In the wake of this worst-case scenario, countless videos—most notably including Shane Dawson’s docuseries—have come out analyzing what went wrong and what Tana should do to make it right. Even as the incident begins to grow stale, I still find myself tumbling down the clickhole night after night as I stay up trying to adult coloring book my neuroses away. Because clearly, I am no winner, perhaps I am an enamored by the prospect of someone else sucking even more than me. Nevertheless, as I come up for air from all of the drama and rhetoric being thrown around, I feel the need to share some of my own insights. Since many of the talking heads weighing in on the incident are White Boys™ like PewDiePie and choice members of the H3 Podcast, I feel like I can be tough on her “bimbo-to-bimbo” without regressing into “this bitch looks like an old worn-out mom”-type attacks.

You’re welcome.

I am going to guess that you clicked on this article because you, too, are obsessed with this whole scandal. But, if not, I will try my best to explain and link as many relevant backstories as I can without turning this into a novel. Because really, the tale is a bit meandering, but the takeaway is pretty simple. When you consider the timeline of her career, the reasons why Tanacon failed and no remedies are being made are neither confusing nor shocking. There is no grand Rich Kids of Instagram Illuminati deal-making conspiracy that needs to be uncovered.

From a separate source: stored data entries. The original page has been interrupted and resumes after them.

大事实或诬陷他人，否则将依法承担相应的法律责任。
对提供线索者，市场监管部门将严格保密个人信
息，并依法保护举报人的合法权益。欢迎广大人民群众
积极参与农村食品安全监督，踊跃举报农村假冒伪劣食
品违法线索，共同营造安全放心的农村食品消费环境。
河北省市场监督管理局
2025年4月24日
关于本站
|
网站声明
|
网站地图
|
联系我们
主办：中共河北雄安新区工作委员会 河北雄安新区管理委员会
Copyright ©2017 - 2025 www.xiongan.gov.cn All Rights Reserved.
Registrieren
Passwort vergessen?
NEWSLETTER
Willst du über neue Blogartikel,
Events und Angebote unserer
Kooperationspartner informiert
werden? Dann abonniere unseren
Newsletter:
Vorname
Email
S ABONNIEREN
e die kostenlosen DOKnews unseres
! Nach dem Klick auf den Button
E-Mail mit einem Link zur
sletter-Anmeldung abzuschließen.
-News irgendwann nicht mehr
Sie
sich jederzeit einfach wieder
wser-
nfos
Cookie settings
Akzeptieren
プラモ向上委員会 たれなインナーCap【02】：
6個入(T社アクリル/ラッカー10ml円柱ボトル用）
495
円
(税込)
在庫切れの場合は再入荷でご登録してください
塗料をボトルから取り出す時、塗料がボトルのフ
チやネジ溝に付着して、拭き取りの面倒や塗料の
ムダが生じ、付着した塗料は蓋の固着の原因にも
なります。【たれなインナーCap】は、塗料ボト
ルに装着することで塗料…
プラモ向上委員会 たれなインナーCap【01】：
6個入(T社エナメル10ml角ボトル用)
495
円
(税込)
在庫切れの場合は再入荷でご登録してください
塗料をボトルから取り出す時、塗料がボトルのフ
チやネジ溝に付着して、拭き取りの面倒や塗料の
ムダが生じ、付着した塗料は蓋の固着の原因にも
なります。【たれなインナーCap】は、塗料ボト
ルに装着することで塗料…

Let’s start at the beginning. While YouTube figure heads are dismissing Tana as a blonde bimbo and saying she was just trash who got lucky, there is another story to be told. Being that I’m on the older end of her target demographic, I feel like I can elaborate on why my cohort fell in love with her back in 2015/2016. Well, the idea of her anyway.

Tana was the anti-beauty guru. She was honest about the fact that she ate Taco Bell and had casual sex and possessed a makeup collection caked in broken powder. There was no implicit pro-ana food diaries or Disney white-washing of certain topics that define real-world young womanhood. Instead of infantilizing herself to appeal to younger women, she was unapologetically herself to anyone who would listen. Instead of sitting down and taking slut-shaming and belittlement from creepy dudes and bullshit authority figures, she owned her sexuality and crassness in a way that felt empowering not only to herself, but to the next generation of women. Together, these factors lessened the degree of self-hatred you’d feel after watching, say, perfect figures like Bethany Mota. Instead of vicariously trying to live through someone else’s life, you could spend 15 minutes or so actually feeling okay about being you. Her channel very much felt like a place salvation, particularly after coming home from a long and challenging days of repressing your true self. So, to answer any questions of those who just found Tana through her controversies, all of those qualities collectively formed her initial appeal.

Well, like all good things, they came to an end. Us viewers too quickly jumped to the conclusion that Tana deserved to be the voice of the—albeit cis, white—female underdog. While people like Amy Schumer try to fill this role but fail miserably due to insufferable un-relatability, Tana failed simply because she lacked true integrity and character. Ultimately, she took this newfound platform for all it was worth and then ran into the ground.

From the get-go, one pang of doubt that shook me through my binge watching of her story times involved a shitty notion that she frequently espoused—one wrapped up in the idea that she was so wise for her age just because she attended house parties in high school. While I admire her goal of trying to deliver big sister advice, as her clout and income increased, her true colors began to show that she wasn’t so big after all. In fact, she was still only a teenager. Ironically, she used to successfully parody the idiot stoner poser from the suburbs (who was maddeningly popular when I was in high school from 2008-2012) until it became a self-fulfilling prophecy.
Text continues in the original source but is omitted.